A first thread: and the detection thread outputs the detected object target frame and the detected type by detecting the input video frame. In one embodiment, in response to an input video frame, objects in the video frame are detected by a target detection algorithm and a target frame and class of the objects are output. Illustratively, the video frame is detected by using One-Stage algorithm, Two-Stage algorithm or Anchor-free algorithm.

A second thread: and the tracking thread is used for tracking the target frame through matching of the target feature points. In one embodiment, the target frame of the previous frame includes feature points x1, x2, x3, whose coordinates in the previous frame are a, b, c, respectively, and the coordinates of the feature points x1, x2, x3 in the current frame are a ', b', c ', respectively, and the displacement and scale of the target frame of the current frame and the target frame of the previous frame are calculated by calculating the displacement and scale of a, b, c and a', b ', c', respectively, thereby obtaining the target frame of the current frame.
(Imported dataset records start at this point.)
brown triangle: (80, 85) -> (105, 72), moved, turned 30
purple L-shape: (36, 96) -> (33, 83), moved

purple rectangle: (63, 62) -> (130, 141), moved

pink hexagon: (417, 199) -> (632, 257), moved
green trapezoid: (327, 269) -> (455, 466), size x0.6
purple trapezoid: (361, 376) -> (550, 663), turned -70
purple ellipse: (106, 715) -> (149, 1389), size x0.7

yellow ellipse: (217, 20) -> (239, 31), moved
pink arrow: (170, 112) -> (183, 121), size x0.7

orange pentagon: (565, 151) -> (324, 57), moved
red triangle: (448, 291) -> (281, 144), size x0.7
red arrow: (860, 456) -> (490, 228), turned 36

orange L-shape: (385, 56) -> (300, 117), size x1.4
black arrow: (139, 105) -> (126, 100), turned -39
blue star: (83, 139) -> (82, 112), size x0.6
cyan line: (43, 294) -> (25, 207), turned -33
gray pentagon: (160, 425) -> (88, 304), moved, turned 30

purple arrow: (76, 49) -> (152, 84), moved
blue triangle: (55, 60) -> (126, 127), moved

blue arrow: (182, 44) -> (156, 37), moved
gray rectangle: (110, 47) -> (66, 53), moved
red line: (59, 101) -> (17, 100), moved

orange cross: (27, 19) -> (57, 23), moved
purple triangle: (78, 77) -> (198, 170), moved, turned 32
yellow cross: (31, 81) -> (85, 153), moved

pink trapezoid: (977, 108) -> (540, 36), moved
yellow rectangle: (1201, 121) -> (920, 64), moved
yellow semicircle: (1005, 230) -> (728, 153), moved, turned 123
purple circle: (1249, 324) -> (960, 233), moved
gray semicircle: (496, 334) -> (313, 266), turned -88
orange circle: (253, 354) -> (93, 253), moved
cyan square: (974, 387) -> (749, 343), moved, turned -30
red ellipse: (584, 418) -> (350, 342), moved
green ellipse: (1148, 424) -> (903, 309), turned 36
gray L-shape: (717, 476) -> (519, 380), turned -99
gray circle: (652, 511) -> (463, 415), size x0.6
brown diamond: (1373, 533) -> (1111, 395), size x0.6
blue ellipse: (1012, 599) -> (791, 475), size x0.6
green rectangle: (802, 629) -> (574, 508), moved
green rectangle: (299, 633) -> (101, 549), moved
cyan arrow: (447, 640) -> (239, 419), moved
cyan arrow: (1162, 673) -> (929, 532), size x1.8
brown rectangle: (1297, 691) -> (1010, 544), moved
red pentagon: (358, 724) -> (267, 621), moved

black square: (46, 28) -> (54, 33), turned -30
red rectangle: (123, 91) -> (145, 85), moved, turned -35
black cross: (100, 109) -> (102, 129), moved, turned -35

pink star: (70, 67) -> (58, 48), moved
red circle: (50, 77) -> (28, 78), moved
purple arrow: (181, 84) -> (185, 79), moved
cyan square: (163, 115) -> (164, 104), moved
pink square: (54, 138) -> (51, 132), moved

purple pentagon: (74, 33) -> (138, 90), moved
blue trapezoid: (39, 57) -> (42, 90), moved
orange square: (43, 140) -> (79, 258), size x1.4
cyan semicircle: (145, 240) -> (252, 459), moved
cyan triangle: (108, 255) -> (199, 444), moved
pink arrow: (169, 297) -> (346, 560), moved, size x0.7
A third program: and the motion analysis thread extracts the characteristic points of the initial frame and outputs the characteristic points of each frame of video frame by tracking. In one embodiment, feature point extraction is performed using Harris (a corner detection algorithm), FAST (feature From estimated Segment Test), or GFTT (goodfeaturetotrack, a feature point extraction algorithm). In one embodiment, the feature point tracking of the previous frame is implemented by using an optical flow tracking algorithm, and for example, the feature point tracking of the previous frame is implemented by using a Lucas-Kanade (an optical flow tracking algorithm) optical flow algorithm.

Fig. 1 shows a block diagram of a multi-target detection and tracking system according to an exemplary embodiment of the present application. The multi-target detection tracking system is provided with three processing threads, wherein a first thread 121 is used for detecting a target of an extraction frame to obtain a detection target frame of the extraction frame; the second thread 122 is configured to track a motion trajectory of a target frame in a previous frame, and obtain a target frame of a current frame by combining a detected target frame of an extracted frame; the third thread 123 is configured to perform feature point extraction on the initial frame to obtain feature points on the initial frame, and track feature points of the previous frame to obtain feature points of the current frame (each frame).

In response to inputting each frame of video into the third thread 123, feature point extraction and tracking are performed to obtain each frame of video including feature points, and each frame of video is input into the second thread 122.

In response to the input of the extraction frame into the first thread 121, the direction adjustment is performed on the extraction frame, the adjusted extraction frame is detected, a detection target frame of the extraction frame is obtained, and the detection target frame is input into the second thread 122.

Based on the second thread 122 inputting each frame of video containing feature points and the target frame existing in the previous frame, the second thread 122 obtains the tracking target frame based on the current frame of the previous frame.

When the second thread 122 does not receive the detection target frame of the latest extracted frame input by the first thread 121, taking the tracking target frame of the current frame obtained by the second thread 122 as the target frame of the current frame, and outputting the target frame of the current frame;

when the second thread 122 receives the detection target frame of the latest extracted frame input by the first thread 121, the tracking target frame of the detection target frame in the current frame is obtained, the tracking target frame of the detection target frame in the current frame and the tracking target frame of the previous frame are subjected to repeated frame merging to obtain the target frame of the current frame, and the target frame of the current frame is output.

In one embodiment, the multi-target detection and tracking system may be at least operated on a terminal, or on a server, or on a terminal and a server.

The above-mentioned detection target frame and tracking target frame may be simply referred to as target frames.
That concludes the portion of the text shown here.